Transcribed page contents
——————

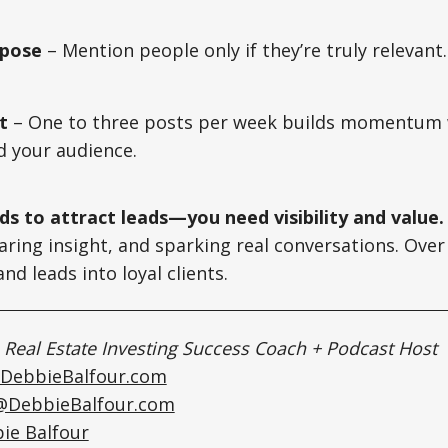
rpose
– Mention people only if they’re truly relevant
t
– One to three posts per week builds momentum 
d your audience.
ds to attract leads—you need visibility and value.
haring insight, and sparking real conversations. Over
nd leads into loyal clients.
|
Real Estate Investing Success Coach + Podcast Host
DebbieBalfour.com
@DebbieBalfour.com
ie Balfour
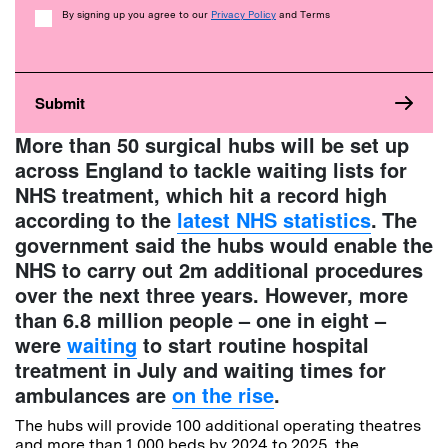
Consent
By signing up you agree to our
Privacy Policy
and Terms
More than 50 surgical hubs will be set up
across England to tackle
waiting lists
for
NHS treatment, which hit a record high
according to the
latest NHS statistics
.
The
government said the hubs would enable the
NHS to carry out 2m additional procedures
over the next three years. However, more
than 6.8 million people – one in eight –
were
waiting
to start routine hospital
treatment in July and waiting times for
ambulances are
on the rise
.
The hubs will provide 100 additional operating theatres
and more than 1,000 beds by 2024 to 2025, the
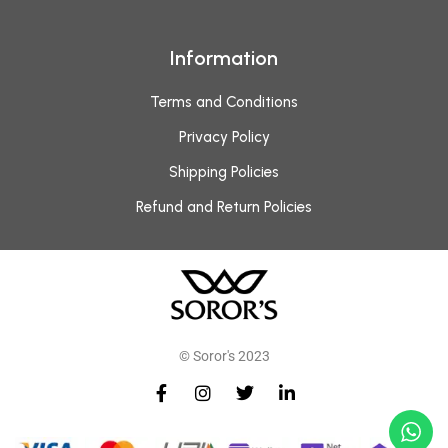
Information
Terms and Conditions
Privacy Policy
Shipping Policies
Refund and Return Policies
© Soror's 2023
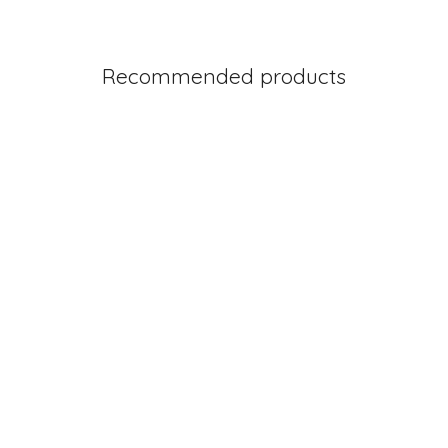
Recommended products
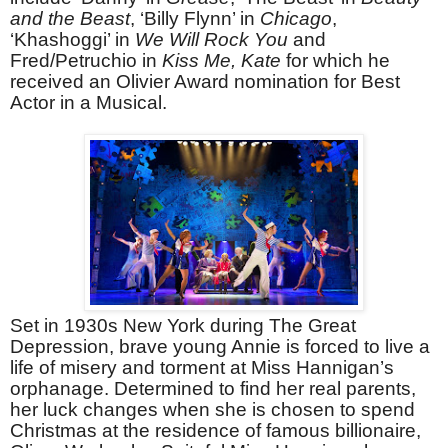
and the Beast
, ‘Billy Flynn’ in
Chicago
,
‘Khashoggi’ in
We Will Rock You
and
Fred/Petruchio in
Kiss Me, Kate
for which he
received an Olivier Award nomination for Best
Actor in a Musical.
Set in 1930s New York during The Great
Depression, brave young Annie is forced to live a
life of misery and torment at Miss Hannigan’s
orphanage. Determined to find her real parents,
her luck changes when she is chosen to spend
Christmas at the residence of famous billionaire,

——————

(YOUR GOAL)
Repeat, exactly and in full, every entry in the data, but not the pictures.

(RESPONSE TO THIS EXERCISE)
rpose
– Mention people only if they’re truly relevant
t
– One to three posts per week builds momentum 
d your audience.
ds to attract leads—you need visibility and value.
haring insight, and sparking real conversations. Over
nd leads into loyal clients.
|
Real Estate Investing Success Coach + Podcast Host
DebbieBalfour.com
@DebbieBalfour.com
ie Balfour
Consent
By signing up you agree to our
Privacy Policy
and Terms
More than 50 surgical hubs will be set up
across England to tackle
waiting lists
for
NHS treatment, which hit a record high
according to the
latest NHS statistics
.
The
government said the hubs would enable the
NHS to carry out 2m additional procedures
over the next three years. However, more
than 6.8 million people – one in eight –
were
waiting
to start routine hospital
treatment in July and waiting times for
ambulances are
on the rise
.
The hubs will provide 100 additional operating theatres
and more than 1,000 beds by 2024 to 2025, the
Information
Terms and Conditions
Privacy Policy
Shipping Policies
Refund and Return Policies
© Soror's 2023
Recommended products
and the Beast
, ‘Billy Flynn’ in
Chicago
,
‘Khashoggi’ in
We Will Rock You
and
Fred/Petruchio in
Kiss Me, Kate
for which he
received an Olivier Award nomination for Best
Actor in a Musical.
Set in 1930s New York during The Great
Depression, brave young Annie is forced to live a
life of misery and torment at Miss Hannigan’s
orphanage. Determined to find her real parents,
her luck changes when she is chosen to spend
Christmas at the residence of famous billionaire,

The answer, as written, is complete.